AWS Big Data Blog

Install Python libraries on a running cluster with EMR Notebooks

May 2024: This post was reviewed and updated for accuracy.

Amazon EMR Studio is an integrated development environment (IDE) that provides fully managed Jupyter Notebooks and tools such as Spark UI and YARN Timeline Service.

This post discusses installing notebook-scoped libraries on a running cluster directly via an EMR Studio Workspace. Before this feature, you had to rely on bootstrap actions or use custom AMI to install additional libraries that are not pre-packaged with the EMR AMI when you provision the cluster. This post also discusses how to use the pre-installed Python libraries available locally within EMR Studio to analyze and plot your results. This capability is useful in scenarios in which you don’t have access to a PyPI repository but need to analyze and visualize a dataset.

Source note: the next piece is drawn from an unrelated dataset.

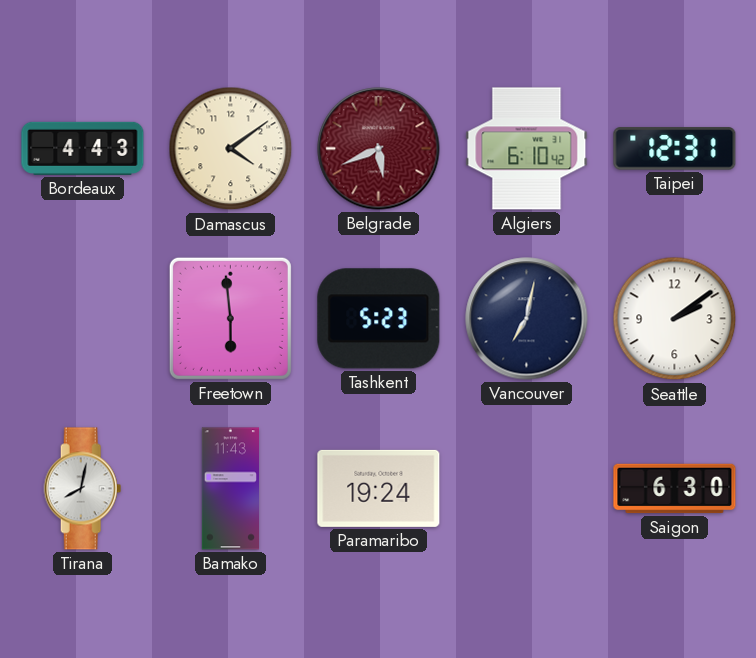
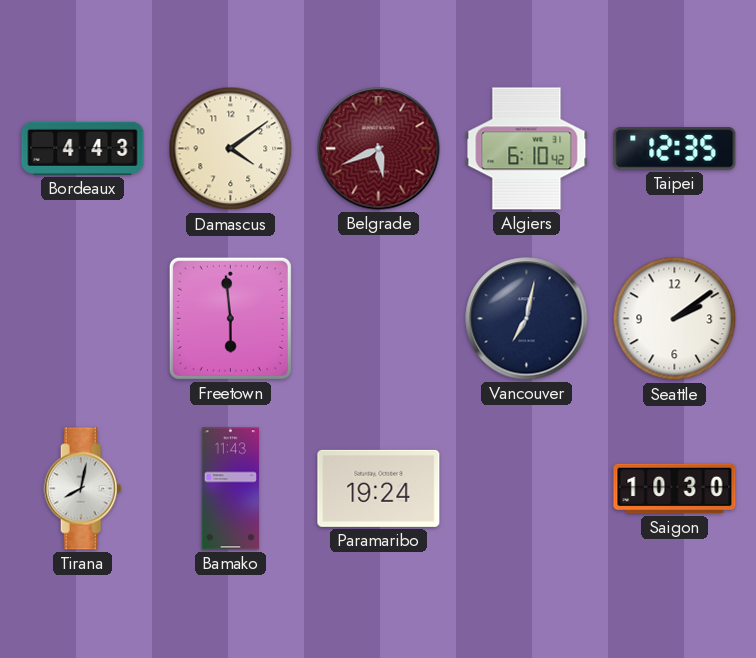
Taipei: 12:31 -> 12:35
Tashkent: 5:23 -> none
Saigon: 6:30 -> 10:30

For those interested in combining interactive data preparation and machine learning at scale within a single notebook, Amazon Web Services announced Amazon SageMaker Universal Notebooks at re:Invent 2021. Universal Notebooks allows data science teams to easily create and manage Amazon EMR clusters from Amazon SageMaker Studio to run interactive Spark and ML workloads.

Benefits of using notebook-scoped libraries with EMR Notebooks

Notebook-scoped libraries provide you the following benefits:

  • Runtime installation – You can import your favorite Python libraries from PyPI repositories and install them on your remote cluster on the fly when you need them. These libraries are instantly available to your Spark runtime environment. There is no need to restart the notebook session or recreate your cluster.
  • Dependency isolation – The libraries you install using EMR Studio are isolated to your notebook session and don’t interfere with bootstrapped cluster libraries or libraries installed from other notebook sessions. These notebook-scoped libraries take precedence over bootstrapped libraries. Multiple notebook users can import their preferred version of the library and use it without dependency clashes on the same cluster.
  • Portable library environment – The library package installation happens from your notebook file. This allows you to recreate the library environment when you switch the notebook to a different cluster by re-executing the notebook code. At the end of the notebook session, the libraries you install through EMR Studio are automatically removed from the hosting EMR cluster.

Prerequisites

To use this feature in EMR Studio, you need a Workspace attached to a cluster running EMR release 5.26.0 or later. The cluster should have access to the public or private PyPI repository from which you want to import the libraries. For more information, see Use an Amazon EMR Studio.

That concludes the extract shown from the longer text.